‘Nemo’ fish threatened by global warming

This video is about orange-fin clownfish, aka orange-fin anemonefish.

Ocellaris clownfish became famous by the film Finding Nemo.

However, this species, and its clownfish (or anemonefish) relatives are now threatened by global warming. Though the fish themselves can stand warmer ocean water, the sea anemones on which they depend cannot.

As shown by research about orange-fin anemonefish (Amphiprion chrysopterus) in Moorea, French Polynesia; from Nature:

Cascading effects of thermally-induced anemone bleaching on associated anemonefish hormonal stress response and reproduction

10 October 2017


Organisms can behaviorally, physiologically, and morphologically adjust to environmental variation via integrative hormonal mechanisms, ultimately allowing animals to cope with environmental change. The stress response to environmental and social changes commonly promotes survival at the expense of reproduction. However, despite climate change impacts on population declines and diversity loss, few studies have attributed hormonal stress responses, or their regulatory effects, to climate change in the wild. Here, we report hormonal and fitness responses of individual wild fish to a recent large-scale sea warming event that caused widespread bleaching on coral reefs.
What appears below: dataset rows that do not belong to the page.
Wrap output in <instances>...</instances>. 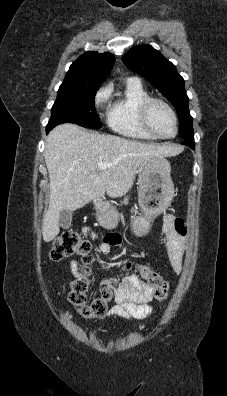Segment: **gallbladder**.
Wrapping results in <instances>:
<instances>
[{
	"instance_id": "bac80fb5",
	"label": "gallbladder",
	"mask_w": 227,
	"mask_h": 396,
	"mask_svg": "<svg viewBox=\"0 0 227 396\" xmlns=\"http://www.w3.org/2000/svg\"><path fill=\"white\" fill-rule=\"evenodd\" d=\"M71 222H72L71 212L67 210H62L59 213V225L63 229H68L71 226Z\"/></svg>"
}]
</instances>
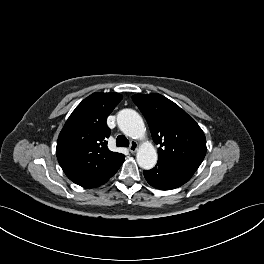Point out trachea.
<instances>
[{"label":"trachea","instance_id":"trachea-1","mask_svg":"<svg viewBox=\"0 0 264 264\" xmlns=\"http://www.w3.org/2000/svg\"><path fill=\"white\" fill-rule=\"evenodd\" d=\"M116 144L118 147H128L129 141L124 135H119L116 139Z\"/></svg>","mask_w":264,"mask_h":264}]
</instances>
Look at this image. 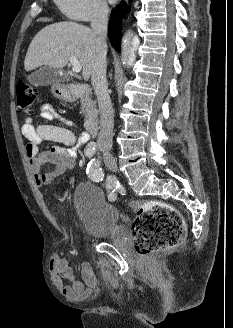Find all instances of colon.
I'll return each instance as SVG.
<instances>
[{"instance_id":"5ec220e1","label":"colon","mask_w":233,"mask_h":328,"mask_svg":"<svg viewBox=\"0 0 233 328\" xmlns=\"http://www.w3.org/2000/svg\"><path fill=\"white\" fill-rule=\"evenodd\" d=\"M17 105L20 111L30 112L38 93L27 82L16 84ZM133 243L137 253L148 256L177 246L186 235V223L173 206L160 201H146L134 205Z\"/></svg>"}]
</instances>
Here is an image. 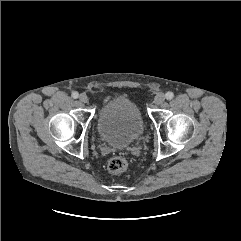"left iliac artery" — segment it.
<instances>
[{"instance_id": "left-iliac-artery-1", "label": "left iliac artery", "mask_w": 241, "mask_h": 241, "mask_svg": "<svg viewBox=\"0 0 241 241\" xmlns=\"http://www.w3.org/2000/svg\"><path fill=\"white\" fill-rule=\"evenodd\" d=\"M165 97H166L167 100H171V99H173L174 94H173L172 92H167V93L165 94Z\"/></svg>"}]
</instances>
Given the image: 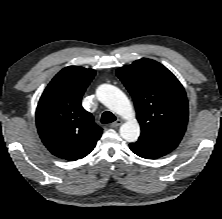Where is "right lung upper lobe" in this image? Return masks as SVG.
<instances>
[{"mask_svg": "<svg viewBox=\"0 0 222 219\" xmlns=\"http://www.w3.org/2000/svg\"><path fill=\"white\" fill-rule=\"evenodd\" d=\"M93 69H62L44 90L36 110V125L44 145L55 156L75 161L87 156L102 135L91 113L81 104Z\"/></svg>", "mask_w": 222, "mask_h": 219, "instance_id": "obj_1", "label": "right lung upper lobe"}]
</instances>
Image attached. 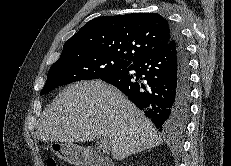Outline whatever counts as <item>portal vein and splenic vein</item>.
Returning a JSON list of instances; mask_svg holds the SVG:
<instances>
[{
  "label": "portal vein and splenic vein",
  "mask_w": 231,
  "mask_h": 166,
  "mask_svg": "<svg viewBox=\"0 0 231 166\" xmlns=\"http://www.w3.org/2000/svg\"><path fill=\"white\" fill-rule=\"evenodd\" d=\"M98 140H99V146L102 148L103 153H109L110 151V143L108 138L104 137V136H98Z\"/></svg>",
  "instance_id": "18ae733b"
}]
</instances>
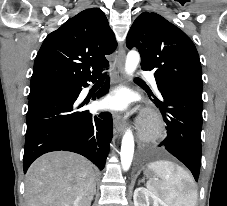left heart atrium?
<instances>
[{"label":"left heart atrium","mask_w":227,"mask_h":206,"mask_svg":"<svg viewBox=\"0 0 227 206\" xmlns=\"http://www.w3.org/2000/svg\"><path fill=\"white\" fill-rule=\"evenodd\" d=\"M102 103L107 109L124 111L128 108L129 98L124 90L117 89L108 94Z\"/></svg>","instance_id":"39dd6f15"}]
</instances>
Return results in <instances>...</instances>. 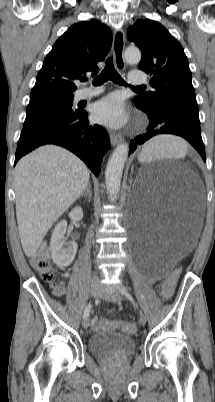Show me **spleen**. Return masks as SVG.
<instances>
[{
  "instance_id": "1",
  "label": "spleen",
  "mask_w": 215,
  "mask_h": 402,
  "mask_svg": "<svg viewBox=\"0 0 215 402\" xmlns=\"http://www.w3.org/2000/svg\"><path fill=\"white\" fill-rule=\"evenodd\" d=\"M186 144L177 137L160 136L147 143L141 156L146 160L160 157H179L186 153Z\"/></svg>"
}]
</instances>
This 14-month monitoring study shows a strong correlation between anemone bleaching (zooxanthellae loss), anemonefish stress response, and reproductive hormones that decreased fecundity by 73%. These findings suggest that hormone stress responses play a crucial role in changes to population demography following climate change and plasticity in hormonal responsiveness may be a key mechanism enabling individual acclimation to climate change.